My most capable clients are becoming prisoners of their phones – but there is a way out | Modern Mind

6 hours ago 7

In my clinic, a woman in her early 40s recently described something she called “brain lapse”. She is an academic and sharp as a blade, a voracious reader and someone who has held many tasks front of mind for many years. She told me that now, however, she finds herself struggling to follow a television drama. She loses the thread of conversations with her partner and states that she picks up her phone to check one thing (a single thing, she swears) and emerges 40 minutes later having watched a stranger assemble a complicated recipe from scratch and cried at a video of a dog reuniting with its family after a weather disaster. “I feel like my brain has been replaced with a knock-off,” she said. “It’s like I’m running on low-power mode all the time.”

She’s not alone. Across my practice, clients of all ages from teenagers to people in their mid- 50s are reporting the same symptoms: reduced memory, shortened attention spans, reduced ability to concentrate. Nearly all of them trace the decline to the same source – the smartphone that lives in their pocket, their palm, their bedside table, their bathroom counter, sometimes even the toilet. The almost permanent fixture in the space between them and every moment of potential boredom.

The science here is quite unforgiving. The attention economy is not a metaphor, rather, it is a business model. Top engineers and cognitive scientists employed by social media companies have spent the past decade perfecting the art of capture via infinite scroll, variable rewards and push notifications timed for maximum emotional impact – every element of the experience is baked in to keep you on the platform for as long as possible. Your attention is the product. Your time is the currency.

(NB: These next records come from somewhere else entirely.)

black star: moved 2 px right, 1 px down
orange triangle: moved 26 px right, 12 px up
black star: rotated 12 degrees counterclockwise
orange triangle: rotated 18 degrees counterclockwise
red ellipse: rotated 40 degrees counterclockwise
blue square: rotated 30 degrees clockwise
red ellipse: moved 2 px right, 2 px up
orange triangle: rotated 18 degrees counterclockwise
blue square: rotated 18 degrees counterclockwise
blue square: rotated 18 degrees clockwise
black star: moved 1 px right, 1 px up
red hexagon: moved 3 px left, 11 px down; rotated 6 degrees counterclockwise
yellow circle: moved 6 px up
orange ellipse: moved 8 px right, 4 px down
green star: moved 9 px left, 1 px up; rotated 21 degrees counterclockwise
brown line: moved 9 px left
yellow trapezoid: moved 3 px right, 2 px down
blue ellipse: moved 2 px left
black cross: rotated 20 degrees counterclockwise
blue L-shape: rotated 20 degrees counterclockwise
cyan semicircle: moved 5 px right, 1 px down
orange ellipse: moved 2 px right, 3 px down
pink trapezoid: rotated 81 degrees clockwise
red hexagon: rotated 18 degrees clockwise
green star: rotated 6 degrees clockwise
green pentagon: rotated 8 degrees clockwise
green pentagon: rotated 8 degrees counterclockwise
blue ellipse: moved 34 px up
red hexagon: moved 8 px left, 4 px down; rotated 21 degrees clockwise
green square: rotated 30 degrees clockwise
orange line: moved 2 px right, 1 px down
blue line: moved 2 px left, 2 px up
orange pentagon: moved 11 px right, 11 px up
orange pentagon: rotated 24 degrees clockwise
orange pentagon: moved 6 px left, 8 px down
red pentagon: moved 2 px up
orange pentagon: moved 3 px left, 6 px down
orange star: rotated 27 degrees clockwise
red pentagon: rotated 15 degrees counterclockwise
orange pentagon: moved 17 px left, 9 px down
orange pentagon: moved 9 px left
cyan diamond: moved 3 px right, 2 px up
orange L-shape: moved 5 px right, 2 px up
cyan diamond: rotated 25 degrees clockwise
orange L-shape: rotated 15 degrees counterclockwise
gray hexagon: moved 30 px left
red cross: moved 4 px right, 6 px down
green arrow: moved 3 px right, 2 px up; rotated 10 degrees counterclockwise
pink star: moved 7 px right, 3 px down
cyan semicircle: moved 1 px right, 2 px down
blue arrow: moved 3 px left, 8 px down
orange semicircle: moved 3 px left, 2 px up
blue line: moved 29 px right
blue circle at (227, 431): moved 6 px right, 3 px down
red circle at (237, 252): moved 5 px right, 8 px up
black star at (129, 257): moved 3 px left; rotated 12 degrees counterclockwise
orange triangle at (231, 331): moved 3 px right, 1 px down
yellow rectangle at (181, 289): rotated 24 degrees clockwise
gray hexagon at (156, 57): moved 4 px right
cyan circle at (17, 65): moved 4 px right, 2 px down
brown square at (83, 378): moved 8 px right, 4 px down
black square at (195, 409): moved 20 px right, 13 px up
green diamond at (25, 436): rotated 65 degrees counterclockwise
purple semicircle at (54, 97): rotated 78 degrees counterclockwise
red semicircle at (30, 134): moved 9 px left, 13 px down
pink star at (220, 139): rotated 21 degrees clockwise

What shocks my clients most is how many hours in a week they use their phones, which they could never have estimated with accuracy. We frequently discover metrics like six to eight hours a day. Some exceed 10 or more. That’s the equivalent of a full work week spent staring into a rectangle.

The sad thing is that nearly all of these people would elect to spend their time elsewhere. Ask anyone whether they would prefer to scroll TikTok for three hours or have a meaningful dinner with their friends, and they’d choose the dinner. Ask them whether they want to be present with their family undistracted, able to follow a conversation, and they’d say yes. But wanting and doing often diverge when we factor in tech.

Many of my clients describe the same hollow ritual of sitting at the dinner table across from their partner or their children, phones placed next to plates or in one hand while they feed themselves with the other, the glow of a screen taking their attention. They really don’t want to be on their phones, they say with genuine distress, but they feel unable to stop. The habit has burrowed and has become a compulsion that operates faster than the part of the brain that would make a different choice. The way out isn’t willpower because this is a finite resource, and the apps are designed to exhaust it. The way out is friction.

Friction is the deliberate creation of layers between you and the apps. It’s creating an obstacle, an extra 20 seconds that give your rational brain time to catch up with your impulsive thumb. My clients who have succeeded in reclaiming their cognitive capacity have not done so by being stronger than the apps, they’ve done so by making the apps harder to access and the phone less inviting to look at for longer periods of time.

Greyscale iphone
Remove colour, and you remove a significant portion of the apps’ addictive architecture. Photograph: Samuel Gibbs/The Guardian

Using greyscale mode – switching your phone from colour to black and white – might sound almost childish in its simplicity, but the effect is extraordinary. Colour and inviting imagery triggers dopamine; the brightness of Instagram, the red of a notification. Remove colour, and you remove a significant portion of the apps’ addictive architecture. The phone becomes a tool again. Many clients report that greyscale makes the phone feel slightly boring and that pause of disinterest allows for more time to be taken back.

I encourage clients to combine greyscale with other layers such as time-out apps, which lock you out of social media after a set period, and removing apps from your home screen so you have to search for them. Keeping the phone in another room during meals where possible, and turning off all notifications except those from actual humans you actually know, can also be helpful. Each layer provides that friction.

Not all phone or social media use is negative, and I want to be clear about this.

My clients use their phones for work, for connection, for accessing news and information, for planning exciting life events or completing mundane personal tasks. The goal is the ability to use your phone as a tool, rather than being used by it as a resource.

I ask my clients often when they access the news on their phone to describe the experience. I then ask them to imagine it felt more like a newspaper. I then invite them to recreate that same feeling on their phones.

The former academic has been experimenting with greyscale for three weeks now. She hasn’t become a luddite, but she read two books last week. She sat on her couch and turned pages and followed sentences from beginning to end without checking her phone. “This is what I’ve been missing,” she said. We can all get something like that experience back. The first step is making the scroll a little bit harder.